Every dog owner must have witnessed their pup making strange sneezing sounds without any apparent reason at least once in their life. More often than not, such behavior leaves pet owners puzzled and worried about their dog’s well-being.
Although scary, reverse sneezing may seem scary; it usually relays nothing more than the name itself implies.
Luckily, even though seeing a dog struggling like this can be quite scary and will definitely leave any pet parent feeling quite concerned, such behavior on its own isn’t always a reason to panic.
This condition refers to a behavior where a dog rapidly inhales through its nose. So unlike regular sneezing where the air is being exhaled, this action happens in reverse. These episodes usually last anywhere from 10 to 30 seconds, which may make them seem even worse.
But even though they are usually not a cause for major concern, they can still sometimes point to an underlying medical condition. That is why this article will focus on explaining how to recognize if your dog is suffering from this condition, as well as try to explain how to react in case your pooch is experiencing it.
Why do dogs sneeze like this
There are numerous different factors that can contribute to this type of sneezing. In most common cases, the main culprits behind such a reaction are small, usually airborne particles that trigger a reaction when they come into contact with nose or throat mucosa. By irritating the mucosa, these particles are causing your dog to try and expel these irritants from their throats or nasal passages.
Some of the most common triggers include – but are not limited to – dust, pollen, aerosol particles, and other airborne irritants, as well as foreign objects, excessive excitement, and even drinking and eating – especially if the dog does it rather quickly. So if you notice that your dog is having such an episode, and you’re becoming increasingly worried, you can always ask a local veterinarian for help. Contact a Milwaukie Oregon vet near you to ensure your pet receives proper attention immediately.
Aside from these, remember that some dog breeds are naturally more prone to experiencing these issues than others. For instance, brachycephalic species are known to commonly experience such episodes, due to the anatomy of their muzzles.
As mentioned earlier, this type of behavior in dogs is not always a reason for major concern.

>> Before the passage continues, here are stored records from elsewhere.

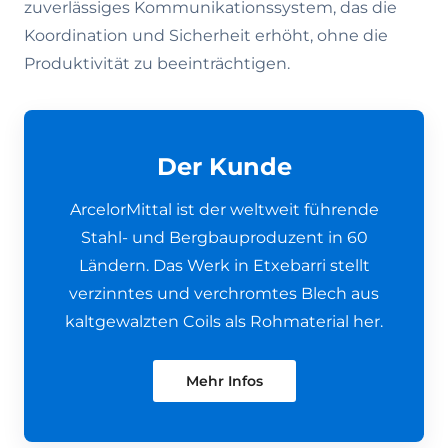
zuverlässiges Kommunikationssystem, das die
Koordination und Sicherheit erhöht, ohne die
Produktivität zu beeinträchtigen.
Der Kunde
ArcelorMittal ist der weltweit führende
Stahl- und Bergbauproduzent in 60
Ländern. Das Werk in Etxebarri stellt
verzinntes und verchromtes Blech aus
kaltgewalzten Coils als Rohmaterial her.
Mehr Infos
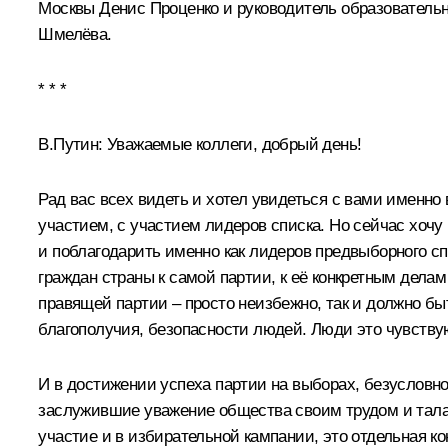
Москвы Денис Проценко и руководитель образовательн
Шмелёва.
* * *
В.Путин:
Уважаемые коллеги, добрый день!
Рад вас всех видеть и хотел увидеться с вами именн
участием, с участием лидеров списка. Но сейчас хоч
и поблагодарить именно как лидеров предвыборного сп
граждан страны к самой партии, к её конкретным делам
правящей партии – просто неизбежно, так и должно быт
благополучия, безопасности людей. Люди это чувству
И в достижении успеха партии на выборах, безусловно,
заслужившие уважение общества своим трудом и талан
участие и в избирательной кампании, это отдельная к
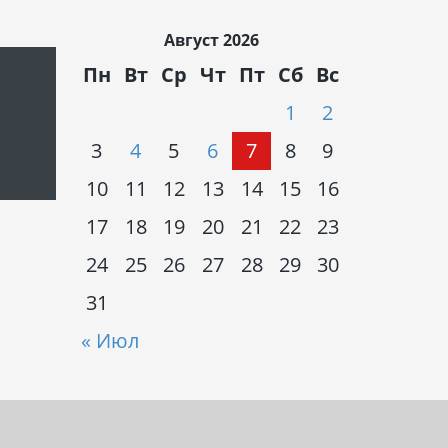
Август 2026
Пн
Вт
Ср
Чт
Пт
Сб
Вс
1
2
3
4
5
6
7
8
9
10
11
12
13
14
15
16
17
18
19
20
21
22
23
24
25
26
27
28
29
30
31
« Июл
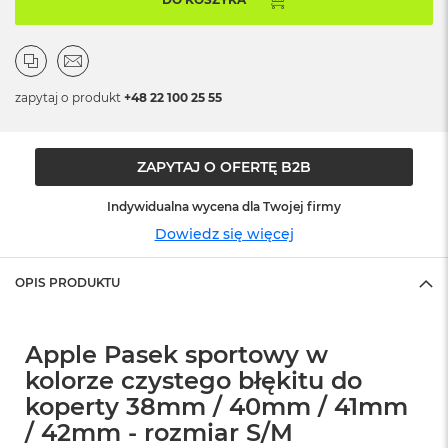
o
o
k
N
e
o
zapytaj o produkt
+48 22 100 25 55
S
r
e
b
ZAPYTAJ O OFERTĘ B2B
r
n
Indywidualna wycena dla Twojej firmy
y
Dowiedz się więcej
W
e
OPIS PRODUKTU
d
ł
u
g
Apple Pasek sportowy w
p
kolorze czystego błękitu do
o
j
koperty 38mm / 40mm / 41mm
e
/ 42mm - rozmiar S/M
m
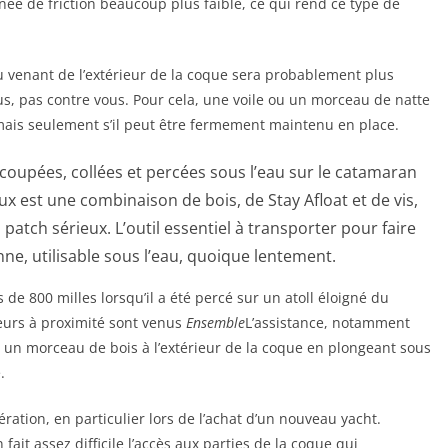
née de friction beaucoup plus faible, ce qui rend ce type de
eau venant de l’extérieur de la coque sera probablement plus
vous, pas contre vous. Pour cela, une voile ou un morceau de natte
 mais seulement s’il peut être fermement maintenu en place.
oupées, collées et percées sous l’eau sur le catamaran
x est une combinaison de bois, de Stay Afloat et de vis,
atch sérieux. L’outil essentiel à transporter pour faire
nne, utilisable sous l’eau, quoique lentement.
 de 800 milles lorsqu’il a été percé sur un atoll éloigné du
iseurs à proximité sont venus
Ensemble
L’assistance, notamment
ixer un morceau de bois à l’extérieur de la coque en plongeant sous
.
ération, en particulier lors de l’achat d’un nouveau yacht.
it assez difficile l’accès aux parties de la coque qui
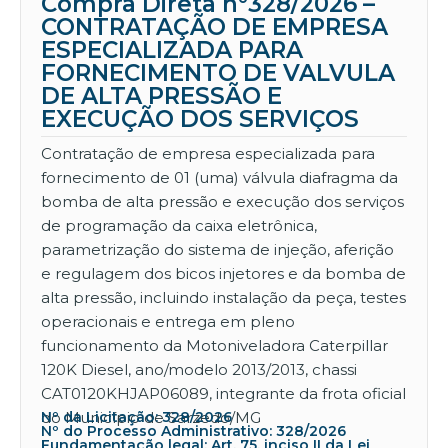
Compra Direta n°328/2026 –
CONTRATAÇÃO DE EMPRESA
ESPECIALIZADA PARA
FORNECIMENTO DE VALVULA
DE ALTA PRESSÃO E
EXECUÇÃO DOS SERVIÇOS
Contratação de empresa especializada para
fornecimento de 01 (uma) válvula diafragma da
bomba de alta pressão e execução dos serviços
de programação da caixa eletrônica,
parametrização do sistema de injeção, aferição
e regulagem dos bicos injetores e da bomba de
alta pressão, incluindo instalação da peça, testes
operacionais e entrega em pleno
funcionamento da Motoniveladora Caterpillar
120K Diesel, ano/modelo 2013/2013, chassi
CAT0120KHJAP06089, integrante da frota oficial
do Município de Sarzedo/MG
Nº da Licitação: 328/2026
Nº do Processo Administrativo: 328/2026
Fundamentação legal: Art. 75, inciso II da Lei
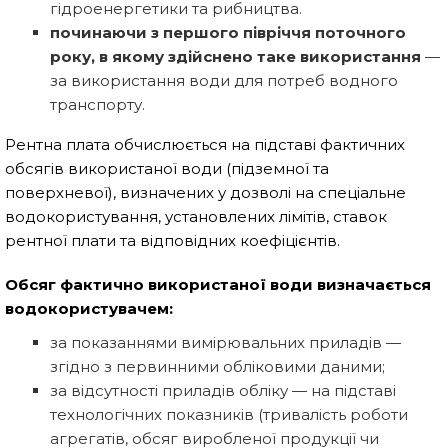
гідроенергетики та рибництва.
починаючи з першого півріччя поточного
року, в якому здійснено таке використання
—
за використання води для потреб водного
транспорту.
Рентна плата обчислюється на підставі фактичних
обсягів використаної води (підземної та
поверхневої), визначених у дозволі на спеціальне
водокористування, установлених лімітів, ставок
рентної плати та відповідних коефіцієнтів.
Обсяг фактично використаної води визначається
водокористувачем:
за показаннями вимірювальних приладів —
згідно з первинними обліковими даними;
за відсутності приладів обліку — на підставі
технологічних показників (тривалість роботи
агрегатів, обсяг виробленої продукції чи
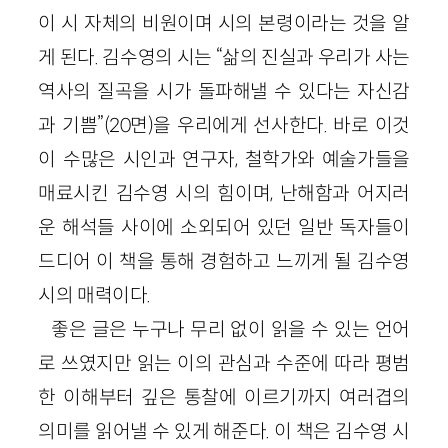
이 시 자체의 비원이며 시의 본령이라는 것을 알
게 된다. 김수영의 시는 “삶의 진실과 우리가 사는
역사의 질곡을 시가 돌파해낼 수 있다는 자신감
과 기쁨”(20면)을 우리에게 선사한다. 바로 이것
이 수많은 시인과 연구자, 철학가와 예술가들을
매료시킨 김수영 시의 힘이며, 난해함과 어지러
운 해석들 사이에 소외되어 있던 일반 독자들이
드디어 이 책을 통해 경험하고 느끼게 될 김수영
시의 매력이다.
좋은 글은 누구나 무리 없이 읽을 수 있는 언어
로 쓰였지만 읽는 이의 관심과 수준에 따라 평범
한 이해부터 깊은 통찰에 이르기까지 여러겹의
의미를 읽어낼 수 있게 해준다. 이 책은 김수영 시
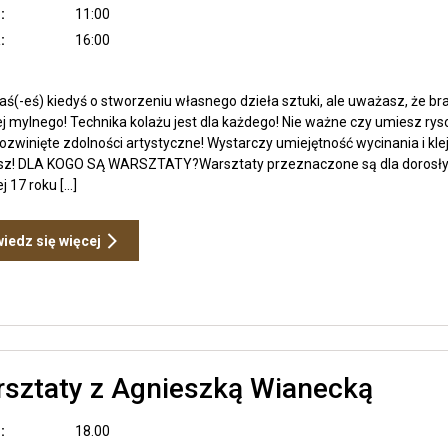
:
11:00
:
16:00
ś(-eś) kiedyś o stworzeniu własnego dzieła sztuki, ale uważasz, że brak
ej mylnego! Technika kolażu jest dla każdego! Nie ważne czy umiesz r
zwinięte zdolności artystyczne! Wystarczy umiejętność wycinania i kle
isz! DLA KOGO SĄ WARSZTATY?Warsztaty przeznaczone są dla dorosły
 17 roku […]
Otwiera
iedz się więcej
link
przenoszący
do
WARSZTATY
KOLAŻU
ANALOGOWEGO
Zoba
sztaty z Agnieszką Wianecką
wpis
Warsz
z
:
18.00
Agnie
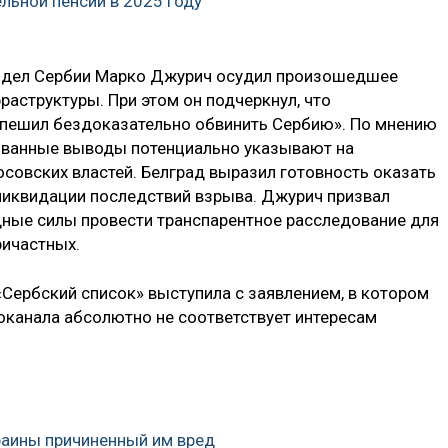
льной пенсии в 2025 году
х дел Сербии Марко Джурич осудил произошедшее
аструктуры. При этом он подчеркнул, что
спешил бездоказательно обвинить Сербию». По мнению
ованные выводы потенциально указывают на
осовских властей. Белград выразил готовность оказать
ликвидации последствий взрыва. Джурич призвал
ные силы провести транспарентное расследование для
ричастных.
«Сербский список» выступила с заявлением, в котором
оканала абсолютно не соответствует интересам
раины причиненный им вред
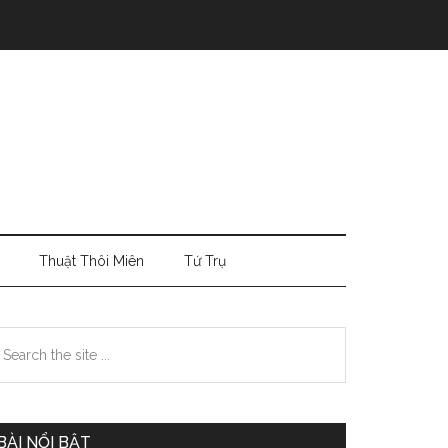
Thuật Thôi Miên
Tứ Trụ
Primary
earch
e
Sidebar
te
BÀI NỔI BẬT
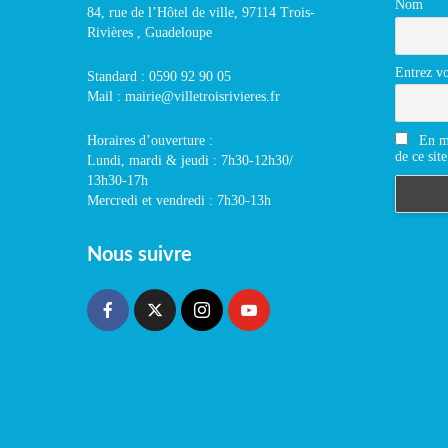
Nom
84, rue de l’Hôtel de ville, 97114 Trois-
Rivières , Guadeloupe
Entrez vo
Standard : 0590 92 90 05
Mail : mairie@villetroisrivieres.fr
En m'
Horaires d’ouverture :
de ce site
Lundi, mardi & jeudi : 7h30-12h30/
13h30-17h
Mercredi et vendredi : 7h30-13h
Nous suivre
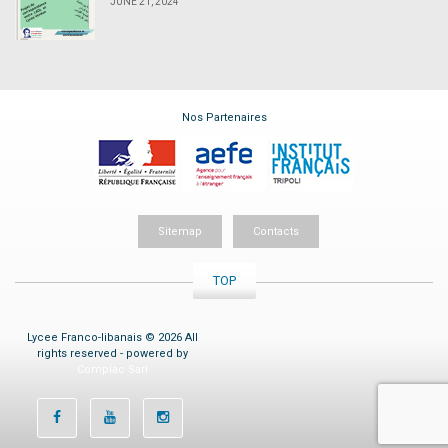
JUNE 21, 2024
Nos Partenaires
Sitemap
Contacts
TOP
Lycee Franco-libanais © 2026 All
rights reserved - powered by
Compiac Sarl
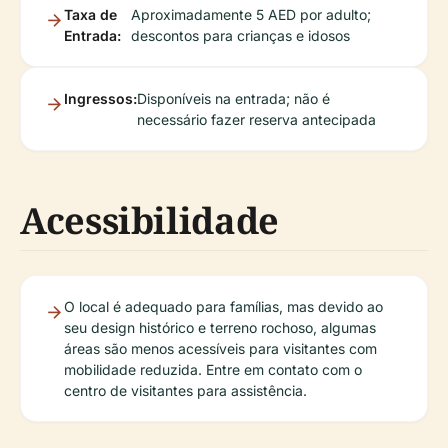
Taxa de
Aproximadamente 5 AED por adulto;
Entrada:
descontos para crianças e idosos
Ingressos:
Disponíveis na entrada; não é
necessário fazer reserva antecipada
Acessibilidade
O local é adequado para famílias, mas devido ao
seu design histórico e terreno rochoso, algumas
áreas são menos acessíveis para visitantes com
mobilidade reduzida. Entre em contato com o
centro de visitantes para assistência.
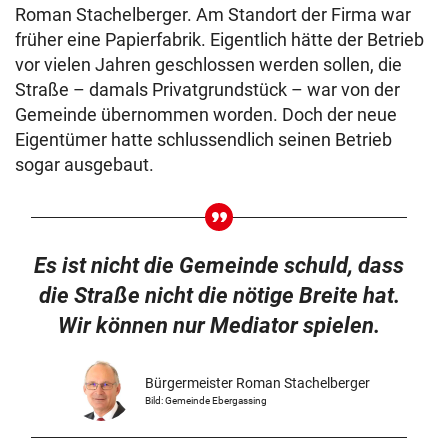
Roman Stachelberger. Am Standort der Firma war
früher eine Papierfabrik. Eigentlich hätte der Betrieb
vor vielen Jahren geschlossen werden sollen, die
Straße – damals Privatgrundstück – war von der
Gemeinde übernommen worden. Doch der neue
Eigentümer hatte schlussendlich seinen Betrieb
sogar ausgebaut.
Es ist nicht die Gemeinde schuld, dass
die Straße nicht die nötige Breite hat.
Wir können nur Mediator spielen.
Bürgermeister Roman Stachelberger
Bild: Gemeinde Ebergassing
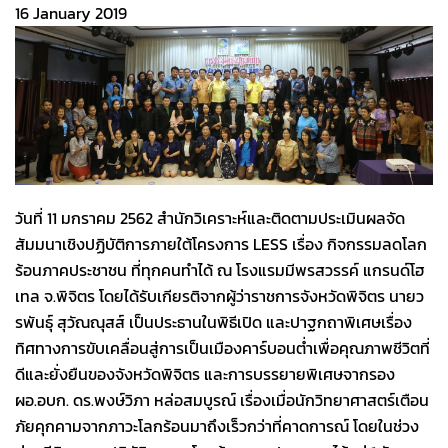
16 January 2019
วันที่ 11 มกราคม 2562 สำนักวิเคราะห์และติดตามประเมินผลจัด
สัมมนาเชิงปฏิบัติการภายใต้โครงการ LESS เรื่อง กิจกรรมลดโลก
ร้อนภาคประชาชน ที่ทุกคนทำได้ ณ โรงแรมมีพรสวรรค์ แกรนด์โฮ
เทล จ.พิจิตร โดยได้รับเกียรติจากผู้ว่าราชการจังหวัดพิจิตร นายว
รพันธุ์ สุวัณณุสส์ เป็นประธานในพิธีเปิด และปาฐกถาพิเศษเรื่อง
ทิศทางการขับเคลื่อนสู่การเป็นเมืองคาร์บอนต่ำเพื่อคุณภาพชีวิตที่
ดีและยั่งยืนของจังหวัดพิจิตร และการบรรยายพิเศษจากรอง
ผอ.อบก. ดร.พงษ์วิภา หล่อสมบูรณ์ เรื่องเมื่อนักวิทยาศาสตร์เตือน
ภัยคุกคามจากภาวะโลกร้อนมาถึงเร็วกว่าที่คาดการณ์ โดยในช่วง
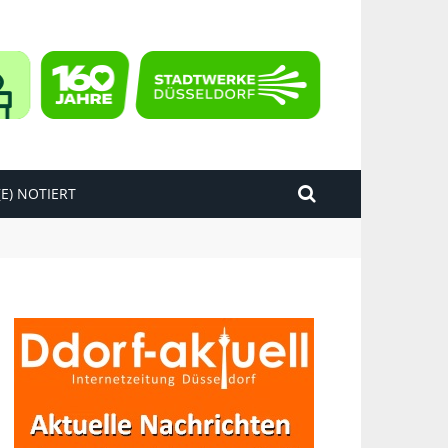
E) NOTIERT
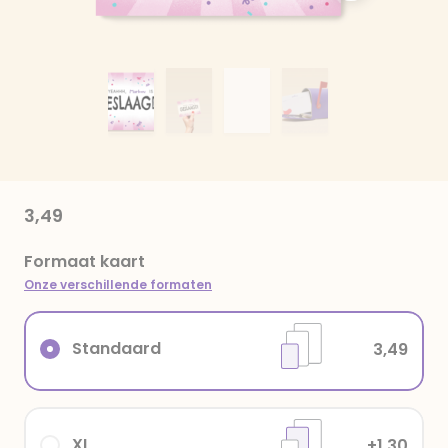
3,49
Formaat kaart
Onze verschillende formaten
Standaard
3,49
XL
+1,30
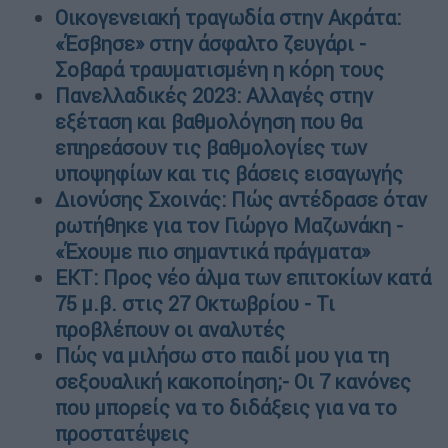
Οικογενειακή τραγωδία στην Ακράτα:
«Έσβησε» στην άσφαλτο ζευγάρι -
Σοβαρά τραυματισμένη η κόρη τους
Πανελλαδικές 2023: Αλλαγές στην
εξέταση και βαθμολόγηση που θα
επηρεάσουν τις βαθμολογίες των
υποψηφίων και τις βάσεις εισαγωγής
Διονύσης Σχοινάς: Πώς αντέδρασε όταν
ρωτήθηκε για τον Γιώργο Μαζωνάκη -
«Έχουμε πιο σημαντικά πράγματα»
ΕΚΤ: Προς νέο άλμα των επιτοκίων κατά
75 μ.β. στις 27 Οκτωβρίου - Τι
προβλέπουν οι αναλυτές
Πώς να μιλήσω στο παιδί μου για τη
σεξουαλική κακοποίηση;- Οι 7 κανόνες
που μπορείς να το διδάξεις για να το
προστατέψεις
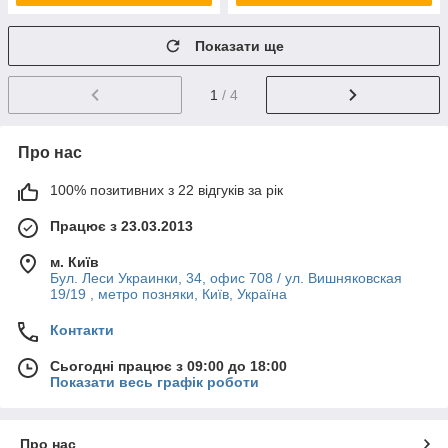
Показати ще
1
/ 4
Про нас
100% позитивних з 22 відгуків за рік
Працює з 23.03.2013
м. Київ
Бул. Леси Украинки, 34, офис 708 / ул. Вишняковская
19/19 , метро позняки, Київ, Україна
Контакти
Сьогодні працює з 09:00 до 18:00
Показати весь графік роботи
Про нас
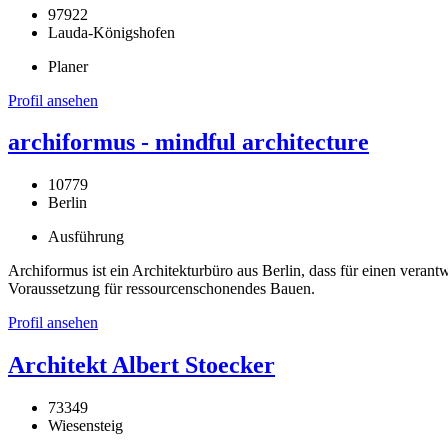
97922
Lauda-Königshofen
Planer
Profil ansehen
archiformus - mindful architecture
10779
Berlin
Ausführung
Archiformus ist ein Architekturbüro aus Berlin, dass für einen veran
Voraussetzung für ressourcenschonendes Bauen.
Profil ansehen
Architekt Albert Stoecker
73349
Wiesensteig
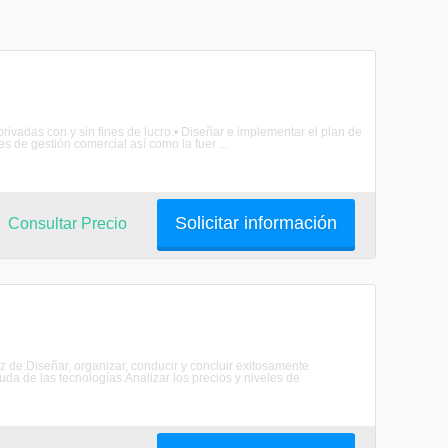
ivadas con y sin fines de lucro.• Diseñar e implementar el plan de
 de gestión comercial así como la fuer ...
Solicitar información
Consultar Precio
z de:Diseñar, organizar, conducir y concluir exitosamente
da de las tecnologías.Analizar los precios y niveles de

However, sometimes it can point to underlying issues you may not even know.
Here are just some of them:
1. Upper Respiratory Infections:
Dogs who experience persistent sneezing episodes may be suffering from upper respiratory infections. These can be triggered by viruses, bacteria, or a simple cold. However, they are usually followed by watery eyes and a “honking” cough, so they are quite easy to spot. Although not life-threatening on their own, upper respiratory infection can easily progress rather quickly which is why any responsible pet owner should contact a vet as soon as possible.
2. Heart Disease:
Heart disease in dogs often causes fluid accumulation in the lungs, making breathing difficult. So any dog owner that notices that their pooch is struggling to catch a breath and/or is having cough or sneezing episodes during even the slightest physical activity should contact a veterinarian immediately. Even though this condition is usually incurable, it can easily be managed with proper medication to help your dog lead a more or less normal life.
Dog asthma is another common issue that’s closely related to this type of pooch behavior. Dog asthma is more commonly called “allergic bronchitis,” which can cause chronic lung irritation due to various airborne allergens. Dogs that suffer from this condition often cough, wheeze, and show signs of labored breathing. So if your dog is displaying any of these symptoms, consult a veterinarian who can help you.
4. Brachycephalic Syndrome:
As mentioned earlier, brachycephalic breeds, such as bulldogs and pugs, are more prone to reverse sneezing due to their anatomical features. Since these breeds have naturally restricted airways, they’re experiencing more challenges when breathing. So keep this in mind if you own a brachycephalic breed and avoid insisting on prolonged or demanding physical activity, to avoid making your dog unnecessarily uncomfortable.
How to deal with reverse sneezing
Since we’ve already established that reversed sneezing can be caused by many things, it’s only natural that treatments will also vary depending on a case-by-case basis.
Generally speaking, pet owners shouldn’t immediately contact a veterinarian as soon as their dog sneezes or does something a bit off. But if you notice that they start experiencing these or similar issues regularly, especially if that’s the case after performing certain activities, consult with your vet to come up with the best solution and potentially even a treatment plan for your pup.